Rodríguez made the remarks at the International Court of Justice in The Hague on the final day of hearings in Venezuela’s dispute with Guyana over the Essequibo region. The territory is vast, resource-rich, and central to a long-running border conflict that has become more tense as oil interests have grown.
Trump’s remark draws a swift response
Trump said on Fox News that he was “seriously considering making Venezuela the 51st US state,” according to a post by Fox News co-anchor John Roberts on social media. The White House did not immediately comment on the statement, while White House spokesperson Anna Kelly later declined to discuss Trump’s plans in her own interview with Roberts.
Kelly described Trump as “famous for never accepting the status quo” and also said Rodríguez had been “working incredibly cooperatively” with the United States. Rodríguez, for her part, said Venezuelan and U.S. officials have been in contact and are working on “cooperation and understanding.”
The Essequibo dispute remains at the center
Before addressing Trump’s comments, Rodríguez argued that the Essequibo dispute should be settled through political negotiation rather than a court ruling. Venezuela has long claimed the 62,000-square-mile region, which makes up about two-thirds of Guyana and contains gold, diamonds, timber, and other natural resources.

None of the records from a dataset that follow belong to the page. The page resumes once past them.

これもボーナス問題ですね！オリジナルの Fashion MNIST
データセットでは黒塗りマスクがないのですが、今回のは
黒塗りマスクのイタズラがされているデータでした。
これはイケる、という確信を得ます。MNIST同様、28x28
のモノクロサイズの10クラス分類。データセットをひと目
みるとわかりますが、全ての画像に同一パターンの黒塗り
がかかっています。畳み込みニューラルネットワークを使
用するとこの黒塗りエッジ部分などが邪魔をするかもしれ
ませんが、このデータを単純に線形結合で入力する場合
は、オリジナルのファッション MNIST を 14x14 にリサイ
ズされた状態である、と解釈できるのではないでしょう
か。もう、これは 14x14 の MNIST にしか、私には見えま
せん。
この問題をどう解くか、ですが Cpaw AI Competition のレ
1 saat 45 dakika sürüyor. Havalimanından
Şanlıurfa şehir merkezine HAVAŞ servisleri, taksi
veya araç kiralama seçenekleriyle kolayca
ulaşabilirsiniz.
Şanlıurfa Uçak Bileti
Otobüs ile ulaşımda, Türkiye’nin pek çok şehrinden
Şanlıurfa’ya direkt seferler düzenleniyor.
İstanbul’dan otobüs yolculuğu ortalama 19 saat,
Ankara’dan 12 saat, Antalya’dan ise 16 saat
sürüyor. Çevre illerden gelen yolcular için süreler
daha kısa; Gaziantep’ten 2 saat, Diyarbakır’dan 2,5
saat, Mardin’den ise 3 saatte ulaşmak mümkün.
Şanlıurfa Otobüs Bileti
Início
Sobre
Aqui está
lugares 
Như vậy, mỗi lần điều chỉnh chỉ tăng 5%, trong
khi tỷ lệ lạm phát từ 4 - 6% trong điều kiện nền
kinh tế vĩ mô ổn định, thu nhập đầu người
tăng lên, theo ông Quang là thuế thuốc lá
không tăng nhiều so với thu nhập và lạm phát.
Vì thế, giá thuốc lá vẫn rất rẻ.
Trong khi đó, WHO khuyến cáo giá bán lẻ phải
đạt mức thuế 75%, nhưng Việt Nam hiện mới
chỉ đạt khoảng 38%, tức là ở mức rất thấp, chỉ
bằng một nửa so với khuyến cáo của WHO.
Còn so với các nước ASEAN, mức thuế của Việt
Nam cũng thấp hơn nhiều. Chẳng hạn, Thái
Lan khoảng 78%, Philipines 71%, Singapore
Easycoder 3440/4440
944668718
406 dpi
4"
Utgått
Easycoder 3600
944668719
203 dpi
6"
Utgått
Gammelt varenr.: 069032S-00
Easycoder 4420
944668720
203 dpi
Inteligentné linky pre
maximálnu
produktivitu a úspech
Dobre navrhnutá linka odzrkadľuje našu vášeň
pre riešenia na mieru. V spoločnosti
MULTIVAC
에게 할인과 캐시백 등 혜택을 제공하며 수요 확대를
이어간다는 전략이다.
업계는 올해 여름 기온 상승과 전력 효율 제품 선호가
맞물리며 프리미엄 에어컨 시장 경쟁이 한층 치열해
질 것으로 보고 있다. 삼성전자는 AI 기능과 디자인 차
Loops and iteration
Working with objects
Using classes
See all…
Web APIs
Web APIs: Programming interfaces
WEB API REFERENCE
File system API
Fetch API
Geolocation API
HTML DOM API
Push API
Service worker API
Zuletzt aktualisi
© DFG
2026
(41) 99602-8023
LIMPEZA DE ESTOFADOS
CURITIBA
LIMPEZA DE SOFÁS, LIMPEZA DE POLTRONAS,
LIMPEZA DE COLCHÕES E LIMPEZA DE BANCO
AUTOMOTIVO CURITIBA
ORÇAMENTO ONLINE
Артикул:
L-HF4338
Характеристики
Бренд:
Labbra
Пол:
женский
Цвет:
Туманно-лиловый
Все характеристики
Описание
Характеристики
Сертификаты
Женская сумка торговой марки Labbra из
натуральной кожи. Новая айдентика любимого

The area also sits near major offshore oil deposits that are currently producing an average of 900,000 barrels a day. That output is close to Venezuela’s own daily production of about 1 million barrels a day and has helped turn Guyana into a major energy producer.
A conflict shaped by history and oil
Venezuela says Essequibo belonged to it during the Spanish colonial period, when the jungle region fell within its borders. An 1899 arbitration by Britain, Russia, and the United States placed the boundary along the Essequibo River, largely favoring Guyana.

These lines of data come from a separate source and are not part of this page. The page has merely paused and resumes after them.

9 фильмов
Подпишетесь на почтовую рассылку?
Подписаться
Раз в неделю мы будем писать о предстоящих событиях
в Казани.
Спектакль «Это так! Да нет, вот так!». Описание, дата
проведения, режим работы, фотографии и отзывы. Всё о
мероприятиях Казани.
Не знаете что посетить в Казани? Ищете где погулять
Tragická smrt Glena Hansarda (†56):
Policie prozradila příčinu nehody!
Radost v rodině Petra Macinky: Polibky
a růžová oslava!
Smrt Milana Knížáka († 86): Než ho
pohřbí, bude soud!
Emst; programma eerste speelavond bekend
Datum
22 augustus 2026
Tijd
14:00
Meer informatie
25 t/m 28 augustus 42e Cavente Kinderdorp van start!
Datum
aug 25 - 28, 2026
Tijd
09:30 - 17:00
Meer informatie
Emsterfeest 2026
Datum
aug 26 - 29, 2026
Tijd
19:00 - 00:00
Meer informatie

Caracas argues that a 1966 agreement in Geneva later invalidated the 19th-century ruling and created a framework for talks. Guyana, however, brought the case to the International Court of Justice in 2018 after ExxonMobil announced a major oil discovery off the Essequibo coast.
The dispute escalated further in 2023, when Maduro threatened to annex the region by force after a referendum asked voters whether Essequibo should become a Venezuelan state. Rodríguez did not address that referendum in her remarks, but she accused Guyana of undermining the Geneva agreement by seeking a judicial solution instead of continuing negotiations.
International court weighs the case
Guyana’s foreign minister, Hugh Hilton Todd, told judges when the hearings opened that the dispute has been “a blight on our existence as a sovereign state from the very beginning.” He said 70% of Guyana’s territory is at stake.
The International Court of Justice is expected to take months before issuing a final ruling, and any decision would be legally binding. Venezuela has said that taking part in the hearings does not mean it accepts the court’s jurisdiction, keeping the political and legal fight over Essequibo firmly unresolved.